LLM Agents Display Human Biases but Exhibit Distinct Learning Patterns
Idan Horowitz, Ori Plonsky
TL;DR
This paper examines whether large language model (LLM) agents exhibit human-like decisions from experience (DFE) phenomena when learning from feedback across many trials. It compares two state-of-the-art LLMs (GPT-4o mini and Gemini-1.5 Flash-002) across chat and all-history contexts and multiple temperatures, against human participants, in four binary choice tasks with $100$ trials each. The study finds that both LLMs and humans underweight rare events and show a correlation effect, but the underlying cognitive processes differ dramatically: humans show a robust wavy recency effect and surprise-driven switches, whereas LLMs display a strong but non-wavy recency bias and no surprise-triggered changes. The results highlight that aggregate similarities do not imply similar learning mechanisms, signaling limits to using LLMs to predict or simulate human learning without more nuanced analyses and potential fine-tuning.
Abstract
We investigate the choice patterns of Large Language Models (LLMs) in the context of Decisions from Experience tasks that involve repeated choice and learning from feedback, and compare their behavior to human participants. We find that on the aggregate, LLMs appear to display behavioral biases similar to humans: both exhibit underweighting rare events and correlation effects. However, more nuanced analyses of the choice patterns reveal that this happens for very different reasons. LLMs exhibit strong recency biases, unlike humans, who appear to respond in more sophisticated ways.

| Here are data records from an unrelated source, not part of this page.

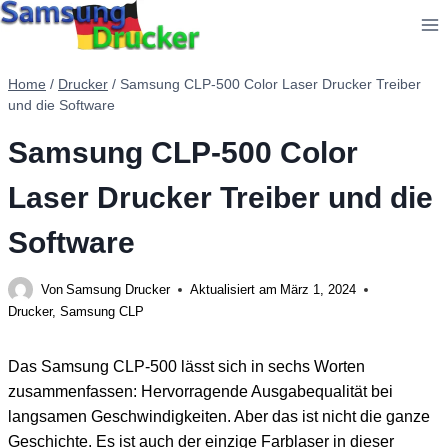
Zum
Inhalt
springen
Home
/
Drucker
/
Samsung CLP-500 Color Laser Drucker Treiber
und die Software
Samsung CLP-500 Color
Laser Drucker Treiber und die
Software
Von
Samsung Drucker
Aktualisiert am
März 1, 2024
Drucker
,
Samsung CLP
Das Samsung CLP-500 lässt sich in sechs Worten
zusammenfassen: Hervorragende Ausgabequalität bei
langsamen Geschwindigkeiten. Aber das ist nicht die ganze
Geschichte. Es ist auch der einzige Farblaser in dieser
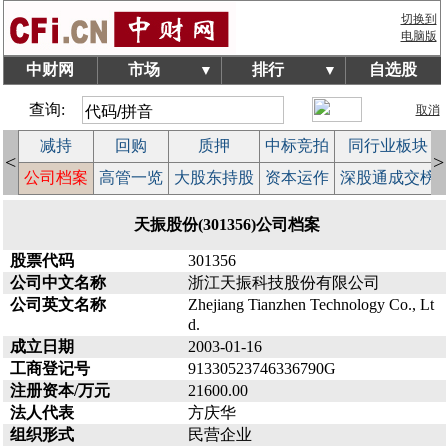
切换到
电脑版
中财网
市场
排行
自选股
▼
▼
查询:
取消
减持
回购
质押
中标竞拍
同行业板块
<
>
益
公司档案
高管一览
大股东持股
资本运作
深股通成交榜
天振股份(301356)公司档案
股票代码
301356
公司中文名称
浙江天振科技股份有限公司
公司英文名称
Zhejiang Tianzhen Technology Co., Lt
d.
成立日期
2003-01-16
工商登记号
91330523746336790G
注册资本/万元
21600.00
法人代表
方庆华
组织形式
民营企业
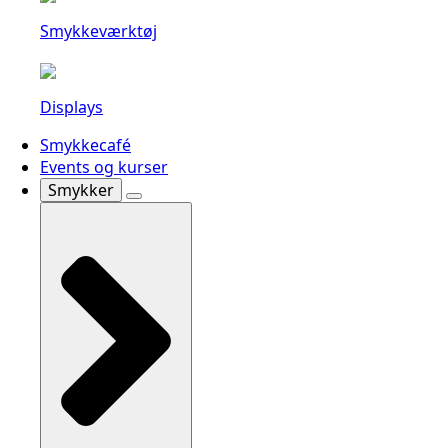
Smykkeværktøj
Displays
Smykkecafé
Events og kurser
Smykker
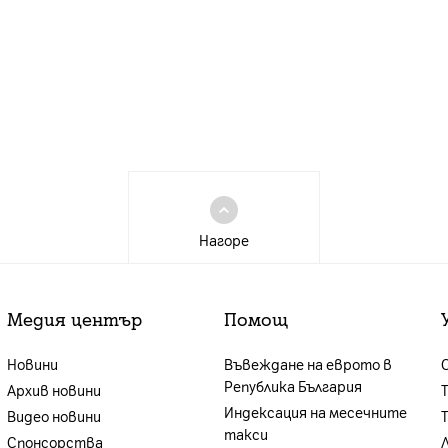
Нагоре
Медия център
Помощ
Новини
Въвеждане на еврото в
Република България
Архив новини
Индексация на месечните
Видео новини
такси
Спонсорства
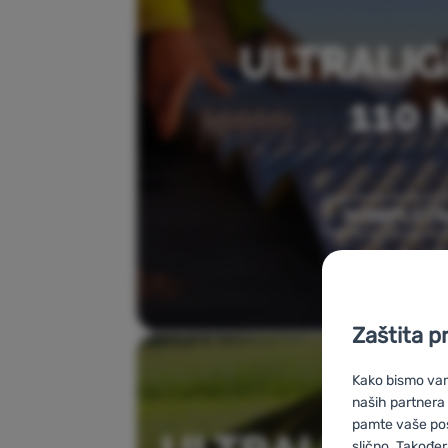
Zaštita p
Kako bismo vam 
naših partnera
pamte vaše posta
slično. Također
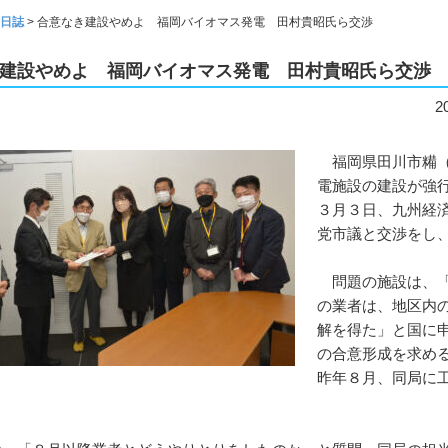
日誌
>
合意なき建設やめよ 福岡バイオマス発電 田村貴昭氏ら交渉
建設やめよ 福岡バイオマス発電 田村貴昭氏ら交渉
2
福岡県田川市糒（
電施設の建設が強
３月３日、九州経
党市議と交渉をし
問題の施設は、「
の業者は、地区内
解を得た」と国に
の合意形成を求め
昨年８月、同局に
。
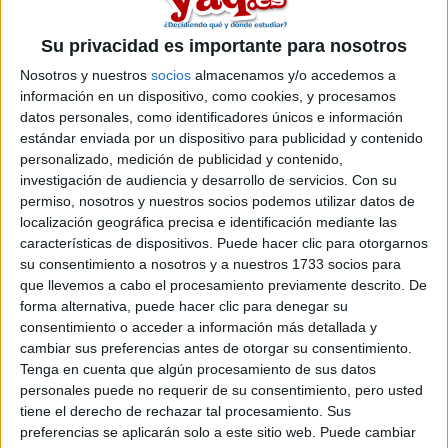
Su privacidad es importante para nosotros
Nosotros y nuestros
socios
almacenamos y/o accedemos a
información en un dispositivo, como cookies, y procesamos
datos personales, como identificadores únicos e información
estándar enviada por un dispositivo para publicidad y contenido
personalizado, medición de publicidad y contenido,
investigación de audiencia y desarrollo de servicios.
Con su
permiso, nosotros y nuestros socios podemos utilizar datos de
localización geográfica precisa e identificación mediante las
Estudios nombrados en este post
características de dispositivos. Puede hacer clic para otorgarnos
su consentimiento a nosotros y a nuestros 1733 socios para
Estudiar Derecho
que llevemos a cabo el procesamiento previamente descrito. De
Estudiar Medicina
forma alternativa, puede hacer clic para denegar su
consentimiento o acceder a información más detallada y
cambiar sus preferencias antes de otorgar su consentimiento.
Tenga en cuenta que algún procesamiento de sus datos
personales puede no requerir de su consentimiento, pero usted
tiene el derecho de rechazar tal procesamiento. Sus
Comentarios
preferencias se aplicarán solo a este sitio web. Puede cambiar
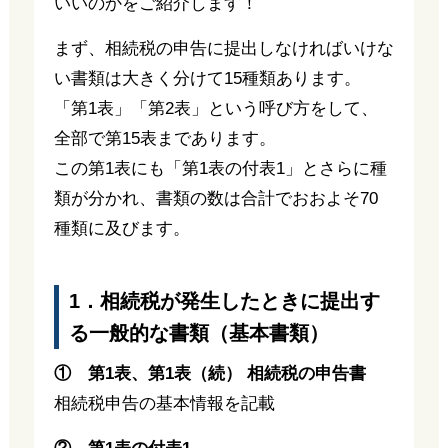
いいのかをご紹介します！
まず、相続税の申告に提出しなければいけな
い書類は大きく分けて15種類あります。
「第1表」「第2表」という呼び方をして、
全部で第15表まであります。
この第1表にも「第1表の付表1」とさらに種
類が分かれ、書類の数は合計でおおよそ70
種類に及びます。
1．相続税が発生したときに提出す
る一般的な書類（基本書類）
① 第1表、第1表（続） 相続税の申告書
相続税申告の基本情報を記載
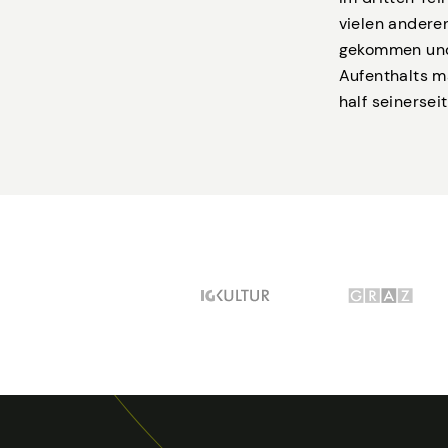
vielen andere
gekommen und 
Aufenthalts m
half seinersei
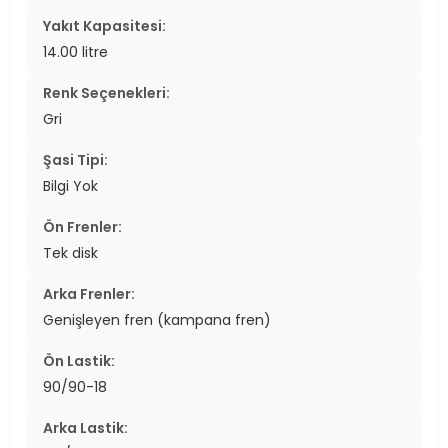
Yakıt Kapasitesi:
14.00 litre
Renk Seçenekleri:
Gri
Şasi Tipi:
Bilgi Yok
Ön Frenler:
Tek disk
Arka Frenler:
Genişleyen fren (kampana fren)
Ön Lastik:
90/90-18
Arka Lastik:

While these different processes may lead to similar behavior on average, choice patterns contingent on recent events differ vastly between the two groups. Specifically, phenomena such as ``surprise triggers change" and the ``wavy recency effect of rare events" are robustly observed in humans, but entirely absent in LLMs. Our findings provide insights into the limitations of using LLMs to simulate and predict humans in learning environments and highlight the need for refined analyses of their behavior when investigating whether they replicate human decision making tendencies.